◆ Work task:
What you print must match the data line for line.

[Stored data entries]
Content starts

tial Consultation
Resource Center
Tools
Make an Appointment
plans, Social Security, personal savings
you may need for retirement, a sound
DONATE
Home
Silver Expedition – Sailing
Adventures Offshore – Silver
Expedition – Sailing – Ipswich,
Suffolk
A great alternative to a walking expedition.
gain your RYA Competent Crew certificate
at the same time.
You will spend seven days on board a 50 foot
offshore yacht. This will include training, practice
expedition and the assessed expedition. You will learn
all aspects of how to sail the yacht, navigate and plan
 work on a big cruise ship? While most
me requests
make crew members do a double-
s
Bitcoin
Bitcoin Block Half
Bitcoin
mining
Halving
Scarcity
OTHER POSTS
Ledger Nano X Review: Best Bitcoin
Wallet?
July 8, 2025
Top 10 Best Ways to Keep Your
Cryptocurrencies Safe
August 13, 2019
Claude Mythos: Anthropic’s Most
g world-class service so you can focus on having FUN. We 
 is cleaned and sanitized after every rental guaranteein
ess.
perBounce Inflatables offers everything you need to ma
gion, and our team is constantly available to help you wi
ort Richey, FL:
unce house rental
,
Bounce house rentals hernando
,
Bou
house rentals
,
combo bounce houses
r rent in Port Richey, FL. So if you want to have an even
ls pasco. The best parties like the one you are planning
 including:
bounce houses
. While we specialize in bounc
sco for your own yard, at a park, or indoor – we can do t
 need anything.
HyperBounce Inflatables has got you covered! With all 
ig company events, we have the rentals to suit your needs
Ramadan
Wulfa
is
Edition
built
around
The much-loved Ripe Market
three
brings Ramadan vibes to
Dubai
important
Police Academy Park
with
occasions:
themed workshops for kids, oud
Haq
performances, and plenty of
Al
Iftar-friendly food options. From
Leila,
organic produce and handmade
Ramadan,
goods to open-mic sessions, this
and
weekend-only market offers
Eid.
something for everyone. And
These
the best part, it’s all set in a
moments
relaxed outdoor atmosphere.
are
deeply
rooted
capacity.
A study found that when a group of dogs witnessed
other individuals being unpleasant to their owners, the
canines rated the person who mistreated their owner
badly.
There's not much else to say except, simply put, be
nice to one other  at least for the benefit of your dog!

Content ends

◆ Response below:
tial Consultation
Resource Center
Tools
Make an Appointment
plans, Social Security, personal savings
you may need for retirement, a sound
DONATE
Home
Silver Expedition – Sailing
Adventures Offshore – Silver
Expedition – Sailing – Ipswich,
Suffolk
A great alternative to a walking expedition.
gain your RYA Competent Crew certificate
at the same time.
You will spend seven days on board a 50 foot
offshore yacht. This will include training, practice
expedition and the assessed expedition. You will learn
all aspects of how to sail the yacht, navigate and plan
 work on a big cruise ship? While most
me requests
make crew members do a double-
s
Bitcoin
Bitcoin Block Half
Bitcoin
mining
Halving
Scarcity
OTHER POSTS
Ledger Nano X Review: Best Bitcoin
Wallet?
July 8, 2025
Top 10 Best Ways to Keep Your
Cryptocurrencies Safe
August 13, 2019
Claude Mythos: Anthropic’s Most
g world-class service so you can focus on having FUN. We 
 is cleaned and sanitized after every rental guaranteein
ess.
perBounce Inflatables offers everything you need to ma
gion, and our team is constantly available to help you wi
ort Richey, FL:
unce house rental
,
Bounce house rentals hernando
,
Bou
house rentals
,
combo bounce houses
r rent in Port Richey, FL. So if you want to have an even
ls pasco. The best parties like the one you are planning
 including:
bounce houses
. While we specialize in bounc
sco for your own yard, at a park, or indoor – we can do t
 need anything.
HyperBounce Inflatables has got you covered! With all 
ig company events, we have the rentals to suit your needs
Ramadan
Wulfa
is
Edition
built
around
The much-loved Ripe Market
three
brings Ramadan vibes to
Dubai
important
Police Academy Park
with
occasions:
themed workshops for kids, oud
Haq
performances, and plenty of
Al
Iftar-friendly food options. From
Leila,
organic produce and handmade
Ramadan,
goods to open-mic sessions, this
and
weekend-only market offers
Eid.
something for everyone. And
These
the best part, it’s all set in a
moments
relaxed outdoor atmosphere.
are
deeply
rooted
capacity.
A study found that when a group of dogs witnessed
other individuals being unpleasant to their owners, the
canines rated the person who mistreated their owner
badly.
There's not much else to say except, simply put, be
nice to one other  at least for the benefit of your dog!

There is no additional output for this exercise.